サイトアイコン 信州Style

【現役日本最古の国道トンネル】 明通トンネル

明通トンネル

長野県小県郡青木村、松本市の境にある青木峠。その青木峠を国道143号が越えていますが、峠部分は明通トンネルで通り抜けています。明治23年3月開通という歴史ある隧道(トンネル)で、国土交通省も「現役日本最古の国道トンネル」と認定しています。

開通時には乗合馬車が上田と松本を結んで運行

クネクネ道は馬車道時代の名残り

昭和51年10月31日に三才山トンネル有料道路(令和2年9月1日、無料開放)が開通する以前は、峠付近では道幅も狭く少し酷道のイメージがある国道143号が上田と松本を結ぶ幹線ルートでした。
もともとは中世〜近代に地蔵峠越えとも称されて、上田城下と松本城下を結ぶ交易路でした。

令和7年度以降、延長4.3kmの青木峠バイパスが着工される見込みですが、それが完成すると新トンネルで青木峠の下を抜けるので、旧道と旧トンネルは廃道化する可能性も(完成予定はまだ未定です)。

明通トンネル(明通隧道)は、明治21年9月、長野県の大規模公共事業「七道開削事業」(しちどうかいさくじぎょう=「道路県令」と呼ばれた大野誠が推進した事業)の第一路線(碓氷峠越え)に続く第二路線として着工し、明治23年3月に完成。
総延長は95mですが、明治初年、ヨーロッパから近代的なトンネル掘削技術が導入され、こうしたトンネルが築かれるようになりました。
それでもなるべく全長を短くしようとしたことで、クネクネ道で青木村側で標高1020m、松本市側で1040mまで登っています。

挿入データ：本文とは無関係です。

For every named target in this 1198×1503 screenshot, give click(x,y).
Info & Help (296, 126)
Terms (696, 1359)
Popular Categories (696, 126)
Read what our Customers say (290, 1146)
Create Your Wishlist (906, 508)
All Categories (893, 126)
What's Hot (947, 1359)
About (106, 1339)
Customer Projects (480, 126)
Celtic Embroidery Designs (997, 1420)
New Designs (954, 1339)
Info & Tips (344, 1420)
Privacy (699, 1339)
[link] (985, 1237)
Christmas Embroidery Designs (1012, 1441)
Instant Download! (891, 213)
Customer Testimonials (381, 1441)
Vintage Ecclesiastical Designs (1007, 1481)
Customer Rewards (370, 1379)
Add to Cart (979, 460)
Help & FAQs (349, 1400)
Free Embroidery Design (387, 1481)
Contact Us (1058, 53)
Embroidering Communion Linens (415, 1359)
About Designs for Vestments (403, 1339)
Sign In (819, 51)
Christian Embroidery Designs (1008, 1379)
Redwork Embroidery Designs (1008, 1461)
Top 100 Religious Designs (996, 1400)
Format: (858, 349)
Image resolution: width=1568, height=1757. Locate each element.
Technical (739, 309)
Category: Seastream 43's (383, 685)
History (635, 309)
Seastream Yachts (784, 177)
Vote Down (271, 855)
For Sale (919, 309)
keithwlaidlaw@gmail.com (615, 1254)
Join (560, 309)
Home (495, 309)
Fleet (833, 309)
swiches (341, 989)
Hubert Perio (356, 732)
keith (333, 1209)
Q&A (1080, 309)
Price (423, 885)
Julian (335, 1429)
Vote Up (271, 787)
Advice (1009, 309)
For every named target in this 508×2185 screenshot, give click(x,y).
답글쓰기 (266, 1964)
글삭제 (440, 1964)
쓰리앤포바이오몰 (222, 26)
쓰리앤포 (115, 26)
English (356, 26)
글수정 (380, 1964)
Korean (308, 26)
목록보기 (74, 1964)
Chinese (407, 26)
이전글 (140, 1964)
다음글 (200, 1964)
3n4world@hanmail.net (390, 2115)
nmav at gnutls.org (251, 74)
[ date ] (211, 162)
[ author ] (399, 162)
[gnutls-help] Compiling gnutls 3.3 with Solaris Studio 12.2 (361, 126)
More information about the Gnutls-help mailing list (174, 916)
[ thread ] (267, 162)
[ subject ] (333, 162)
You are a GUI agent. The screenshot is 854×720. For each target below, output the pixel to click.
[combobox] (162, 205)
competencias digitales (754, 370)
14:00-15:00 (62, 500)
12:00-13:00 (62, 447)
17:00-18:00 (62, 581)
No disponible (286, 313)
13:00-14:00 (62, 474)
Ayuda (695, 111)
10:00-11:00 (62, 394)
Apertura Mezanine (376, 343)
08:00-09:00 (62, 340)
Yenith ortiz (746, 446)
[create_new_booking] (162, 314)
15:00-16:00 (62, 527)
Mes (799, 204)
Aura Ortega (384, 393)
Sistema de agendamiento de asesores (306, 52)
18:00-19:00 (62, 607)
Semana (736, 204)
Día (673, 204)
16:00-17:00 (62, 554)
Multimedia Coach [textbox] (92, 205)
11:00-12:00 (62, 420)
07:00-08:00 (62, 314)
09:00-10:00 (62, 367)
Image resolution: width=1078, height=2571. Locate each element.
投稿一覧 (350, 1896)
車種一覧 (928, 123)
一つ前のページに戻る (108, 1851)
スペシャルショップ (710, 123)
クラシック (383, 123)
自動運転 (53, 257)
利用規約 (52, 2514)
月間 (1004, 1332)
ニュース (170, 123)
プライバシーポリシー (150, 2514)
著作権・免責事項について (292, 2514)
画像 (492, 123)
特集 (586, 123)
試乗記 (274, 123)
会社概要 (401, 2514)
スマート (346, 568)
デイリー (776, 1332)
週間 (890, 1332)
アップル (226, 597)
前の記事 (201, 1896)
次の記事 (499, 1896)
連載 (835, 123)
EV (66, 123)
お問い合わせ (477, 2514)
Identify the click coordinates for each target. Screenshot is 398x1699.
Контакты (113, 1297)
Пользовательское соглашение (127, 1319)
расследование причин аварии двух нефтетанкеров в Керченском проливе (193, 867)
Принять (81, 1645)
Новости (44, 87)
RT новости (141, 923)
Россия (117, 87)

なぜ青木峠を越える道路が開削されたのかといえば、その背景は製糸業の繁栄があり、繭(まゆ)や蚕糸を輸送する必要性(馬車交通による輸送)が増大したためです。
七道開鑿事業の最大規模の改修工事となったため、県内に砂防などを築いたオランダ人技師ヨハニス・デ・レーケも改修案と自身の現場調査を比較し、「維持管理を考えて新道を建設すべき」と提言、その結果、新道として開削されています。

開削後には馬車による物資輸送だけでなく、上田〜松本間には篠ノ井線開通までの間、乗合馬車も運行されています(鉄道の開通で重要性が失われています)。

現在の明通トンネルは、大幅に改修されて抗口もレンガではなくコンクリートで覆われていますからレトロな雰囲気はありません。
それでも高さは3.5mしかないため、高さ制限に引っかかる大型車は、遠回りを余儀なくされています。

ちなみに長野県の資料では現在の明通トンネルの通行量は1日400台程度とのこと。
台数的にはやはり酷道的な雰囲気が漂っています。

松本市側の抗口
【現役日本最古の国道トンネル】 明通トンネル
名称 明通トンネル/あけどおしとんねる
所在地 長野県小県郡青木村田沢〜東筑摩郡筑北村東条
ドライブで 長野自動車道筑北スマートICから約11km、上信越自動車道上田菅平ICから約29km
掲載の内容は取材時のものです。最新の情報をご確認の上、おでかけ下さい。